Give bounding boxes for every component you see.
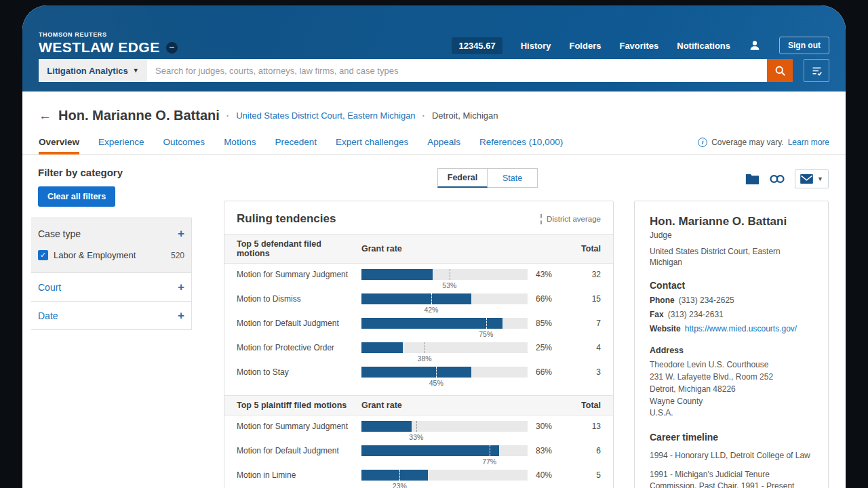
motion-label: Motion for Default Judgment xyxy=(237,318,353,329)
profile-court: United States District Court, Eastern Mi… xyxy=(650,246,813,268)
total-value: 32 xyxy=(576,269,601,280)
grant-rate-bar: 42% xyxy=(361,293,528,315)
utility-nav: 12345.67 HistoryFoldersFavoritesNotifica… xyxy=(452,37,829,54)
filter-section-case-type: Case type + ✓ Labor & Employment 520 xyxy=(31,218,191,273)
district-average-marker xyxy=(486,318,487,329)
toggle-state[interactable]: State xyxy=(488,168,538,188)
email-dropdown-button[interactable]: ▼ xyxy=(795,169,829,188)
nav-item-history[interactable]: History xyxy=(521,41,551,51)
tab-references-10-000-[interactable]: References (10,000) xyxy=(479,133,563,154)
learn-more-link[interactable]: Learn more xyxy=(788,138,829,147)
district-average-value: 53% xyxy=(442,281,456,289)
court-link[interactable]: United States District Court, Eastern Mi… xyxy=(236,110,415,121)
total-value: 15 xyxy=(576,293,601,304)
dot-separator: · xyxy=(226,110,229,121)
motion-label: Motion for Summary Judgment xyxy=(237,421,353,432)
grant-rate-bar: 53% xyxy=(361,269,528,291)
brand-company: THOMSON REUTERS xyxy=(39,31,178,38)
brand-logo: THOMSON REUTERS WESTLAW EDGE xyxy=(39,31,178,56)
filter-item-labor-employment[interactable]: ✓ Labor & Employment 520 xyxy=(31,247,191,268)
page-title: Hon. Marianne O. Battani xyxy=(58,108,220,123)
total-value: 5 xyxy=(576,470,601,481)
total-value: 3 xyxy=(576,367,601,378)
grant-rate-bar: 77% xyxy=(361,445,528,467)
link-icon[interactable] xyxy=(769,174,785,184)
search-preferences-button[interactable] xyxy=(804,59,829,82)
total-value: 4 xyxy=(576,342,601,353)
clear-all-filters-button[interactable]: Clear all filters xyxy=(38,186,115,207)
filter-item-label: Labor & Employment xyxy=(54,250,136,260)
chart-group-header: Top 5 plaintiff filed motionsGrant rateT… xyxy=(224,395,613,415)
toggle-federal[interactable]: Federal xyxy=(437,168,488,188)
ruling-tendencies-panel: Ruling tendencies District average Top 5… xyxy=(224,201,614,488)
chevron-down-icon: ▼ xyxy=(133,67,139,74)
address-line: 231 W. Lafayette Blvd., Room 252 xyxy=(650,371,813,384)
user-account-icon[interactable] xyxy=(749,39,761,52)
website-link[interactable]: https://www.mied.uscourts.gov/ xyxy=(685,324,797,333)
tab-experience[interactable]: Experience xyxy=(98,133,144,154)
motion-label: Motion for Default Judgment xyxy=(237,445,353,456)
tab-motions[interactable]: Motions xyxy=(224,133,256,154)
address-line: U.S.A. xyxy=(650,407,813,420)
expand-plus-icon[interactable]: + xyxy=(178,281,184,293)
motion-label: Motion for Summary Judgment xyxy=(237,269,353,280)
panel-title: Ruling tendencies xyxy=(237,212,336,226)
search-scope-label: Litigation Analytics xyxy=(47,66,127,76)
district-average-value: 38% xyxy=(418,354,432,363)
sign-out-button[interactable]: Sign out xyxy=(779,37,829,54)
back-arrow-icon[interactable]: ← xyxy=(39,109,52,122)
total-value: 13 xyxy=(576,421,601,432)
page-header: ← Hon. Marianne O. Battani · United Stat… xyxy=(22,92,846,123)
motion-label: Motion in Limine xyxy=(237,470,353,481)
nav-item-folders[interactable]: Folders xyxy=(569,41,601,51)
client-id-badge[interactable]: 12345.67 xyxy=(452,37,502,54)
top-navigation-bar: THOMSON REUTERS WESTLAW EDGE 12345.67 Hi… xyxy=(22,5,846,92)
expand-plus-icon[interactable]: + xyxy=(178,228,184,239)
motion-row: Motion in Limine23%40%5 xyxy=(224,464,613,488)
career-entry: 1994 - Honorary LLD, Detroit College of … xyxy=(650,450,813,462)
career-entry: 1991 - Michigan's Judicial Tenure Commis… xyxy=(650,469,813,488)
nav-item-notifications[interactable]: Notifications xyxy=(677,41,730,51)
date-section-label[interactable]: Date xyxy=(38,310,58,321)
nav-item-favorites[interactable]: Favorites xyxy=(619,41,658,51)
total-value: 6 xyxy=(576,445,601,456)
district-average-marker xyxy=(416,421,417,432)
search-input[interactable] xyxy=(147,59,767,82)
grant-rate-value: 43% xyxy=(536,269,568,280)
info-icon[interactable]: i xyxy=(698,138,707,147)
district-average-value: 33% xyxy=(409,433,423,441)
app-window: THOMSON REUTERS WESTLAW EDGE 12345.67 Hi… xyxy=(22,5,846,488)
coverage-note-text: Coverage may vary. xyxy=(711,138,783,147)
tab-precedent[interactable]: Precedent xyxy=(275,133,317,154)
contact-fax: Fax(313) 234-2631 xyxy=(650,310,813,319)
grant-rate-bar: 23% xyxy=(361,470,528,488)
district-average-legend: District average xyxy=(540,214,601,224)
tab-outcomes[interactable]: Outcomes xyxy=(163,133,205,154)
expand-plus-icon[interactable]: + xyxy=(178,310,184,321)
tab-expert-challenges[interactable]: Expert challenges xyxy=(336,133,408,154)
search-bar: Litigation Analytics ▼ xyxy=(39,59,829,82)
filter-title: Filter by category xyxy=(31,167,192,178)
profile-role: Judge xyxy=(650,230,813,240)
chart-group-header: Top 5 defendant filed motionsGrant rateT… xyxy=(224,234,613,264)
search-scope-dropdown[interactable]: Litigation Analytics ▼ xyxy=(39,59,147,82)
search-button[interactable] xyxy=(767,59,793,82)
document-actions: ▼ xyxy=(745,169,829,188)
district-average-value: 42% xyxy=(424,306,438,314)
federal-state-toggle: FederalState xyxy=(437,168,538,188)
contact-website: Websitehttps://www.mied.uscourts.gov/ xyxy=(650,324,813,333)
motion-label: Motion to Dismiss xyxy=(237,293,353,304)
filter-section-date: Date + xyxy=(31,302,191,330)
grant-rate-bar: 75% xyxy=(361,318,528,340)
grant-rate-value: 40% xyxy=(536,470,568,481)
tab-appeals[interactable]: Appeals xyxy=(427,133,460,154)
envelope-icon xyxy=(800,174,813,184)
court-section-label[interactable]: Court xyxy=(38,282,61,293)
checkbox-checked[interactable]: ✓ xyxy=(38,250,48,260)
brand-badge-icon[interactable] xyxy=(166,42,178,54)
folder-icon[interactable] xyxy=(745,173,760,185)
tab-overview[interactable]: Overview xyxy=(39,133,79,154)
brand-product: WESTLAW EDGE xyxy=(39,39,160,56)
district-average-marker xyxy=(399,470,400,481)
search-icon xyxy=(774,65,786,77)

^^^^

Task to carry out: From the entries above, show each line that includes the string "panel".

Expected answer:
ruling-tendencies-panel: Ruling tendencies District average Top 5… xyxy=(224,201,614,488)
panel-title: Ruling tendencies xyxy=(237,212,336,226)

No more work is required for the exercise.